1. Temperature Inversions.
These little buggers are not to be trifled with. Here’s an example:  I got up at 4am to have a nice half day at the local 215 road cut with my buddy Thad.  You know, living the life, coupla ice pitches before work with a BIG mountain view, inches from the car approach, bomber TR set ups to maximize time, hot coffee, all the good stuff.  I left the house at 5am it was 17 degrees out.  We rolled into Hwy 215 at 6am at 4500 feet and it was 42 degrees!  There has never been a finer acronym than W.T.F.
These ice ruining weather patterns go like this.

http://www.weatherquestions.com

Basically, warm is trapped up high and cooler air gets trapped down low melting all the precious ice up high.  This can be caused by different things, air pollution being one of them and since the Asheville area has some of the worst air pollution around we get to blame it on them.

2. Be Ready:
So in the summer its not usually a good idea to keep your rock shoes in the car unless you really love your local resoler.  Same is true with ice boots in the winter.
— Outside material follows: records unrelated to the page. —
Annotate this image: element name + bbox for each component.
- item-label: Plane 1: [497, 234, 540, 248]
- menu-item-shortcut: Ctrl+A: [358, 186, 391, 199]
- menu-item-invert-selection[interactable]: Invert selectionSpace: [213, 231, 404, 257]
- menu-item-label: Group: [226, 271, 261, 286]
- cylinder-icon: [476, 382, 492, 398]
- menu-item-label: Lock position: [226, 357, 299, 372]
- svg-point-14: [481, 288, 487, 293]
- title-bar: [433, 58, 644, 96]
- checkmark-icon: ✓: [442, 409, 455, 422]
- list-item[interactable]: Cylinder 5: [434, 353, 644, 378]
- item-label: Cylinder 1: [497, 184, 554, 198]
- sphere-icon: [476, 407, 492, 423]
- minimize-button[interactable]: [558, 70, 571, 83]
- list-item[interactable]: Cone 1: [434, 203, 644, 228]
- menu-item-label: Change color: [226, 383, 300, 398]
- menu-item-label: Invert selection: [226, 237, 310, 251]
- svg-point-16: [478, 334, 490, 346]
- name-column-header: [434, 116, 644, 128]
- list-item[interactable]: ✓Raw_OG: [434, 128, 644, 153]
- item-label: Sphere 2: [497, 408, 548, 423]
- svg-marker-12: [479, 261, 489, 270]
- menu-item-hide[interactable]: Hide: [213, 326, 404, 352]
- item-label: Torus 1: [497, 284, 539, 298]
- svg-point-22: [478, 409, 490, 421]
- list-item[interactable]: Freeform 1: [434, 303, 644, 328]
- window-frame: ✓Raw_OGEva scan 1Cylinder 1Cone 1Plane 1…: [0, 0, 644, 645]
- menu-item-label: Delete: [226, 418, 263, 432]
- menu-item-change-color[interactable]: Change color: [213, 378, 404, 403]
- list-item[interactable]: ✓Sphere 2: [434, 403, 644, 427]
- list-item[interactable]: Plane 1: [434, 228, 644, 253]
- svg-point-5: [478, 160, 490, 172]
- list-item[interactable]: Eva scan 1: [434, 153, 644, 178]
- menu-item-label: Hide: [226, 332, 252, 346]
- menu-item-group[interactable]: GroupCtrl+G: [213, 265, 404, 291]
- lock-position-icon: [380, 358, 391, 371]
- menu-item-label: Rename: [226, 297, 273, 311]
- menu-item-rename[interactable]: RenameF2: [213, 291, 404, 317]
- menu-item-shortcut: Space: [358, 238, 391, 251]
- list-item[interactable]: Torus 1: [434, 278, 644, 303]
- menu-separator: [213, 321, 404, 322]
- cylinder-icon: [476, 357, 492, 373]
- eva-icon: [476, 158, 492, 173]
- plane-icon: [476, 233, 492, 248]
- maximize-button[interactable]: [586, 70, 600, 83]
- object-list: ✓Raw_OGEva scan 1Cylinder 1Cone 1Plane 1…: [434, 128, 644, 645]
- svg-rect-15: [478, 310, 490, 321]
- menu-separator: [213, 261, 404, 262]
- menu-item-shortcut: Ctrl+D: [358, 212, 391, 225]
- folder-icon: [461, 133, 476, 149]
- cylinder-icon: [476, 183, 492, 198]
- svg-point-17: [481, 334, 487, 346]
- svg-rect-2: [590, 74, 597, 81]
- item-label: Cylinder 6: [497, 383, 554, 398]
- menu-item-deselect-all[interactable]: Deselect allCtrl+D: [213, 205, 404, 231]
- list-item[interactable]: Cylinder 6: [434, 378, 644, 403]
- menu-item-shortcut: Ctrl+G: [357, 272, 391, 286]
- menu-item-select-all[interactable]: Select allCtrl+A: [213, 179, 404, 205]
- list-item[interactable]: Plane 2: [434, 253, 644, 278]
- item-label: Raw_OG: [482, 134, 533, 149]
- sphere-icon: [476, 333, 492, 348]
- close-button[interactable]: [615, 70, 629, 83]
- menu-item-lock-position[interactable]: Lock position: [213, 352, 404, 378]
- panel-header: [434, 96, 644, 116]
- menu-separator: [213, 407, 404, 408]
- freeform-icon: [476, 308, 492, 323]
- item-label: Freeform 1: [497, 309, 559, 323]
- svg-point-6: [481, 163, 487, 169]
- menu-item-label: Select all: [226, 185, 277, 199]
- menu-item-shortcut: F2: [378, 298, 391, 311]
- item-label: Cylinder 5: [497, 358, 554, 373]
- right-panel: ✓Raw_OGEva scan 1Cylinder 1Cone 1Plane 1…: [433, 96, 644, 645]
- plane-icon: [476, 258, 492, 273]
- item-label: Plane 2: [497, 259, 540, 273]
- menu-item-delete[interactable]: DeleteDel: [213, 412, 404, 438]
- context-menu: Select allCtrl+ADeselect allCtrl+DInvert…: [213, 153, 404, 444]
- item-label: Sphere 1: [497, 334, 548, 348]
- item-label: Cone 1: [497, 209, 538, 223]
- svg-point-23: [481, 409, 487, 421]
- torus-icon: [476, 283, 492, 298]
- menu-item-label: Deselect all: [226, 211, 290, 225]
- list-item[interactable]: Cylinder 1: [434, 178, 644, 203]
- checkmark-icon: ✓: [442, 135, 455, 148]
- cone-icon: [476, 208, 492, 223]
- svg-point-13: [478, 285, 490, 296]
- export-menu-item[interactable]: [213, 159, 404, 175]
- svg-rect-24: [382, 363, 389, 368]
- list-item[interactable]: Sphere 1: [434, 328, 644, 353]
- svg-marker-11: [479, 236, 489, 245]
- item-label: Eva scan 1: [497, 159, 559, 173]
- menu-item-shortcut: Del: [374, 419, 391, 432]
If you keep your ice boots in the car, ready to jump in and blast to the ice route as temperatures plunge, then your feet will feel like this when you slip into your boots.

This Yeti will crush your ice proj…if he had not kept his ice boots in his car all night.

In the spirt of the SE Alpine start here are a few pointers.
Pack your bag the night before over a beer or three.  That means, crampons, tools, repair kit, screws, what have you.  Chunk it by the door and have it ready to roll when your damn alarm is screaming at you.  Tell her to go back to sleep and then bounce.
Do like your mamma told ya in grade school and lay your clothing system out the night before.  This way you can jump in your skivvies and one piece, day glo, 1982 Gore-tex suit and then bounce.
Pack your lunch the night before over a beer or three and set the coffee machine to super dark auto brew.  This way you can grab the high octane brew and then bounce.  I feel a theme starting.

3. If you Don’t Go then you Didn’t Try:
It was so freakin’ warm last Winter that these nut jobs were really getting creative.  TYPICALLY we need 3-5 consecutive spans of single digit nights and sub-freezing days for optimum condishies.  Since that never happened the most we could hope for was two consecutive spans.  Even the old stand bys were not coming in  What we learned was that if you…say it with me…don’t go then you didn’t try.  Hang it out there y’all, you might be surprised.  On my epic fail morning last year (see #1 temp. inversions) two dudes rolled past me on the way back from an attempt on Sams Knob.  They were up there at 2am (absurd) trying to find solid ice.  They got skunked like rest of us but damn if they did not get a killer work out, nail a big morning in the mountains and enjoy a beautiful Pisgah sunrise.  Good on ya!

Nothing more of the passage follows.